* [Supplied data]:
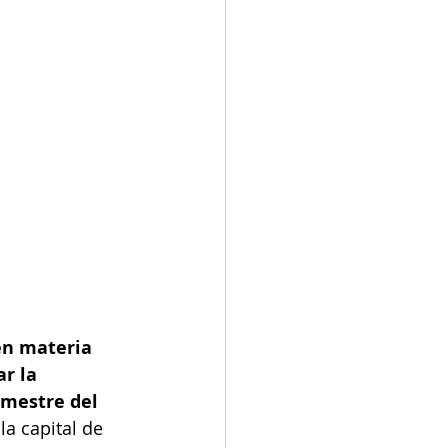
en materia 
r la 
mestre del 
a capital de 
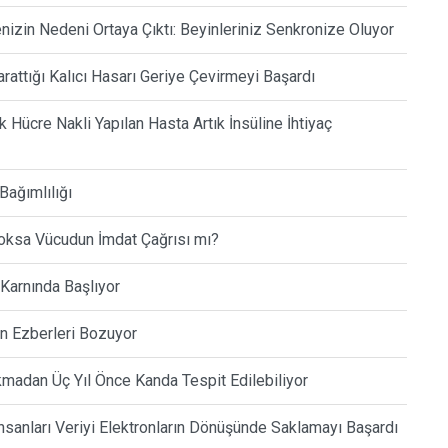
enizin Nedeni Ortaya Çıktı: Beyinleriniz Senkronize Oluyor
rattığı Kalıcı Hasarı Geriye Çevirmeyi Başardı
Hücre Nakli Yapılan Hasta Artık İnsüline İhtiyaç
Bağımlılığı
oksa Vücudun İmdat Çağrısı mı?
 Karnında Başlıyor
in Ezberleri Bozuyor
kmadan Üç Yıl Önce Kanda Tespit Edilebiliyor
nsanları Veriyi Elektronların Dönüşünde Saklamayı Başardı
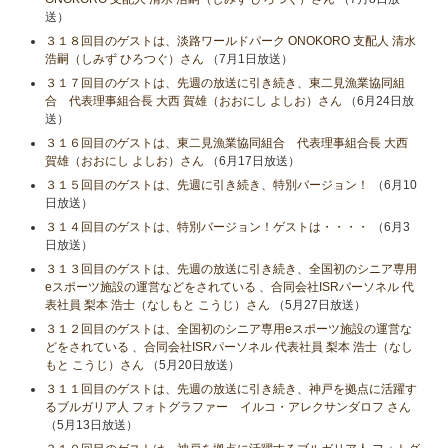
送）
３１８回目のゲストは、淡路ワールドパーク ONOKORO 支配人 清水
浩嗣（しみず ひろつぐ）さん
（7月1日放送）
３１７回目のゲストは、先週の放送に引き続き、東二見漁業協同組
合 代表理事組合長 大西 賀雄（おおにし よしお）さん
（6月24日放
送）
３１６回目のゲストは、東二見漁業協同組合 代表理事組合長 大西
賀雄（おおにし よしお）さん
（6月17日放送）
３１５回目のゲストは、先週に引き続き、特別バージョン！
（6月10
日放送）
３１４回目のゲストは、特別バージョン！ゲストは・・・・
（6月3
日放送）
３１３回目のゲストは、先週の放送に引き続き、全国初のシニア専用
eスポーツ施設の運営などをされている 、合同会社ISRパーソネル 代
表社員 梨本 浩士（なしもと こうじ）さん
（5月27日放送）
３１２回目のゲストは、全国初のシニア専用eスポーツ施設の運営な
どをされている 、合同会社ISRパーソネル 代表社員 梨本 浩士（なし
もと こうじ）さん
（5月20日放送）
３１１回目のゲストは、先週の放送に引き続き、神戸を拠点に活躍す
るブルガリア人 フォトグラファー イルコ・アレクサンダロフ さん
（5月13日放送）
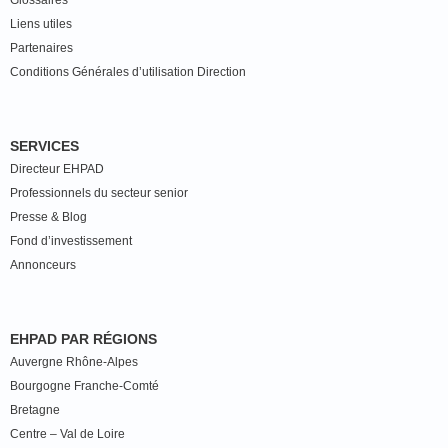
Glossaires
Liens utiles
Partenaires
Conditions Générales d’utilisation Direction
SERVICES
Directeur EHPAD
Professionnels du secteur senior
Presse & Blog
Fond d’investissement
Annonceurs
EHPAD PAR RÉGIONS
Auvergne Rhône-Alpes
Bourgogne Franche-Comté
Bretagne
Centre – Val de Loire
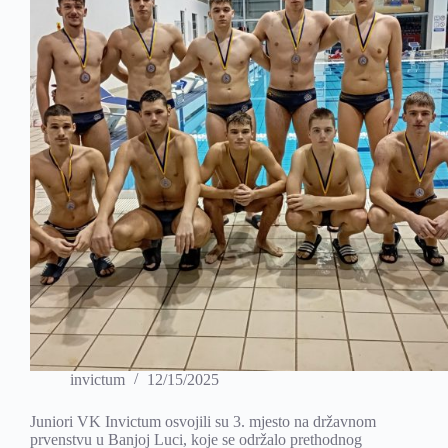
invictum
12/15/2025
Juniori VK Invictum osvojili su 3. mjesto na državnom
prvenstvu u Banjoj Luci, koje se održalo prethodnog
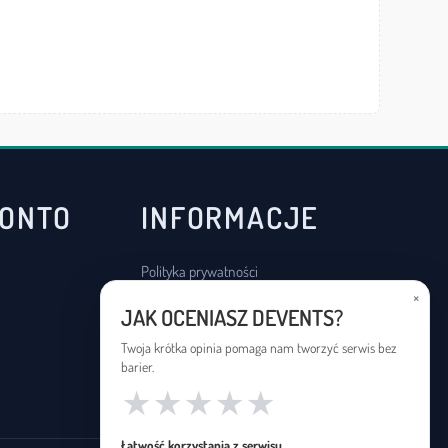
KONTO
INFORMACJE
Polityka prywatności
×
Regulamin
JAK OCENIASZ DEVENTS?
Deklaracja dostępności
Twoja krótka opinia pomaga nam tworzyć serwis bez
barier.
★
★
★
★
★
Łatwość korzystania z serwisu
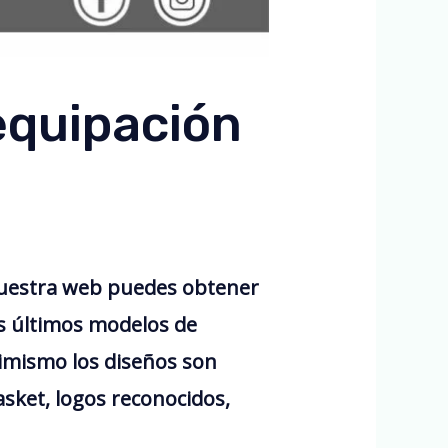
equipación
nuestra web puedes obtener
os últimos modelos de
imismo los diseños son
sket, logos reconocidos,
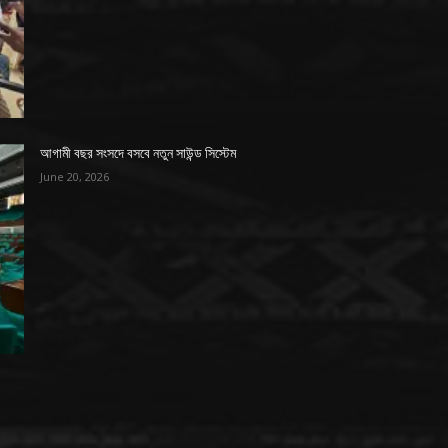
আগামী বছর সংসদে বসবে নতুন সাউন্ড সিস্টেম
June 20, 2026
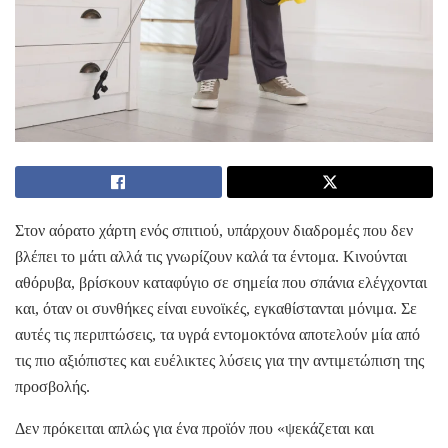
Στον αόρατο χάρτη ενός σπιτιού, υπάρχουν διαδρομές που δεν
βλέπει το μάτι αλλά τις γνωρίζουν καλά τα έντομα. Κινούνται
αθόρυβα, βρίσκουν καταφύγιο σε σημεία που σπάνια ελέγχονται
και, όταν οι συνθήκες είναι ευνοϊκές, εγκαθίστανται μόνιμα. Σε
αυτές τις περιπτώσεις, τα υγρά εντομοκτόνα αποτελούν μία από
τις πιο αξιόπιστες και ευέλικτες λύσεις για την αντιμετώπιση της
προσβολής.
Δεν πρόκειται απλώς για ένα προϊόν που «ψεκάζεται και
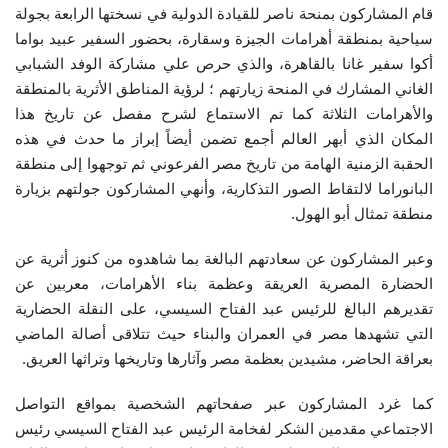
قام المشاركون بمنحة ناصر للقيادة الدولية في نسختها الرابعة بجولة
إرث جمال عبدالناصر
سياحية بمنطقة أهرامات الجيزة وسقارة، بحضور السفير عبيد بواما
أكوا سفير غانا بالقاهرة، والذي حرص علي مشاركة الوفد الشبابي
أخبار
الغاني المشارك في المنحة زيارتهم ؛ لرؤية المناطق الأثرية بالمنطقة
والأهرامات الثلاثة كما تم الاستماع لشرح مفصل عن تاريخ هذا
شروط وأحكام منحة ناصر للقيادة الدولية
المكان الذي أبهر العالم أجمع تضمن أيضاً إبراز ما حدث في هذه
الحقبة الزمنية الهامة من تاريخ مصر الفرعوني ثم توجهوا إلى منطقة
منحة ناصر للقيادة الدولية
البانوراما لالتقاط الصور التذكارية، وأنهي المشاركون جولتهم بزيارة
منطقة تمثال أبو الهول.
مرجعياتنا
وعبر المشاركون عن سعادتهم البالغة بما شاهدوه من كنوز أثرية عن
الحضارة المصرية العريقة وعظمة بناء الأهرامات، معربين عن
المواطن العالمي
تقديرهم البالغ للرئيس عبد الفتاح السيسي، على النقلة الحضارية
التي تشهدها مصر في العمران والبناء حيث تتلاقى أصالة الماضي
الرواد
بعراقة الحاضر، مشيدين بعظمة مصر وآثارها وتاريخها وتراثها العريق.
فرص
كما غرد المشاركون عبر صفحاتهم الشخصية بمواقع التواصل
الاجتماعي مقدمين الشكر لفخامة الرئيس عبد الفتاح السيسي رئيس
وثائق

* [Exercise description]:
Please retype every entry above exactly, leaving out any picture.

* [Answer]:
en materia 
r la 
mestre del 
a capital de 
enizin Nedeni Ortaya Çıktı: Beyinleriniz Senkronize Oluyor
rattığı Kalıcı Hasarı Geriye Çevirmeyi Başardı
Hücre Nakli Yapılan Hasta Artık İnsüline İhtiyaç
Bağımlılığı
oksa Vücudun İmdat Çağrısı mı?
 Karnında Başlıyor
in Ezberleri Bozuyor
kmadan Üç Yıl Önce Kanda Tespit Edilebiliyor
nsanları Veriyi Elektronların Dönüşünde Saklamayı Başardı
送）
３１８回目のゲストは、淡路ワールドパーク ONOKORO 支配人 清水
浩嗣（しみず ひろつぐ）さん
（7月1日放送）
３１７回目のゲストは、先週の放送に引き続き、東二見漁業協同組
合 代表理事組合長 大西 賀雄（おおにし よしお）さん
（6月24日放
送）
３１６回目のゲストは、東二見漁業協同組合 代表理事組合長 大西
賀雄（おおにし よしお）さん
（6月17日放送）
３１５回目のゲストは、先週に引き続き、特別バージョン！
（6月10
日放送）
３１４回目のゲストは、特別バージョン！ゲストは・・・・
（6月3
日放送）
３１３回目のゲストは、先週の放送に引き続き、全国初のシニア専用
eスポーツ施設の運営などをされている 、合同会社ISRパーソネル 代
表社員 梨本 浩士（なしもと こうじ）さん
（5月27日放送）
３１２回目のゲストは、全国初のシニア専用eスポーツ施設の運営な
どをされている 、合同会社ISRパーソネル 代表社員 梨本 浩士（なし
もと こうじ）さん
（5月20日放送）
３１１回目のゲストは、先週の放送に引き続き、神戸を拠点に活躍す
るブルガリア人 フォトグラファー イルコ・アレクサンダロフ さん
（5月13日放送）
Glossaires
Liens utiles
Partenaires
Conditions Générales d’utilisation Direction
SERVICES
Directeur EHPAD
Professionnels du secteur senior
Presse & Blog
Fond d’investissement
Annonceurs
EHPAD PAR RÉGIONS
Auvergne Rhône-Alpes
Bourgogne Franche-Comté
Bretagne
Centre – Val de Loire
invictum
12/15/2025
Juniori VK Invictum osvojili su 3. mjesto na državnom
prvenstvu u Banjoj Luci, koje se održalo prethodnog
KONTO
INFORMACJE
Polityka prywatności
×
Regulamin
JAK OCENIASZ DEVENTS?
Deklaracja dostępności
Twoja krótka opinia pomaga nam tworzyć serwis bez
barier.
★
★
★
★
★
Łatwość korzystania z serwisu
equipación
nuestra web puedes obtener
os últimos modelos de
imismo los diseños son
sket, logos reconocidos,
আগামী বছর সংসদে বসবে নতুন সাউন্ড সিস্টেম
June 20, 2026
Στον αόρατο χάρτη ενός σπιτιού, υπάρχουν διαδρομές που δεν
βλέπει το μάτι αλλά τις γνωρίζουν καλά τα έντομα. Κινούνται
αθόρυβα, βρίσκουν καταφύγιο σε σημεία που σπάνια ελέγχονται
και, όταν οι συνθήκες είναι ευνοϊκές, εγκαθίστανται μόνιμα. Σε
αυτές τις περιπτώσεις, τα υγρά εντομοκτόνα αποτελούν μία από
τις πιο αξιόπιστες και ευέλικτες λύσεις για την αντιμετώπιση της
προσβολής.
Δεν πρόκειται απλώς για ένα προϊόν που «ψεκάζεται και
قام المشاركون بمنحة ناصر للقيادة الدولية في نسختها الرابعة بجولة
إرث جمال عبدالناصر
سياحية بمنطقة أهرامات الجيزة وسقارة، بحضور السفير عبيد بواما
أكوا سفير غانا بالقاهرة، والذي حرص علي مشاركة الوفد الشبابي
أخبار
الغاني المشارك في المنحة زيارتهم ؛ لرؤية المناطق الأثرية بالمنطقة
والأهرامات الثلاثة كما تم الاستماع لشرح مفصل عن تاريخ هذا
شروط وأحكام منحة ناصر للقيادة الدولية
المكان الذي أبهر العالم أجمع تضمن أيضاً إبراز ما حدث في هذه
الحقبة الزمنية الهامة من تاريخ مصر الفرعوني ثم توجهوا إلى منطقة
منحة ناصر للقيادة الدولية
البانوراما لالتقاط الصور التذكارية، وأنهي المشاركون جولتهم بزيارة
منطقة تمثال أبو الهول.
مرجعياتنا
وعبر المشاركون عن سعادتهم البالغة بما شاهدوه من كنوز أثرية عن
الحضارة المصرية العريقة وعظمة بناء الأهرامات، معربين عن
المواطن العالمي
تقديرهم البالغ للرئيس عبد الفتاح السيسي، على النقلة الحضارية
التي تشهدها مصر في العمران والبناء حيث تتلاقى أصالة الماضي
الرواد
بعراقة الحاضر، مشيدين بعظمة مصر وآثارها وتاريخها وتراثها العريق.
فرص
كما غرد المشاركون عبر صفحاتهم الشخصية بمواقع التواصل
الاجتماعي مقدمين الشكر لفخامة الرئيس عبد الفتاح السيسي رئيس
وثائق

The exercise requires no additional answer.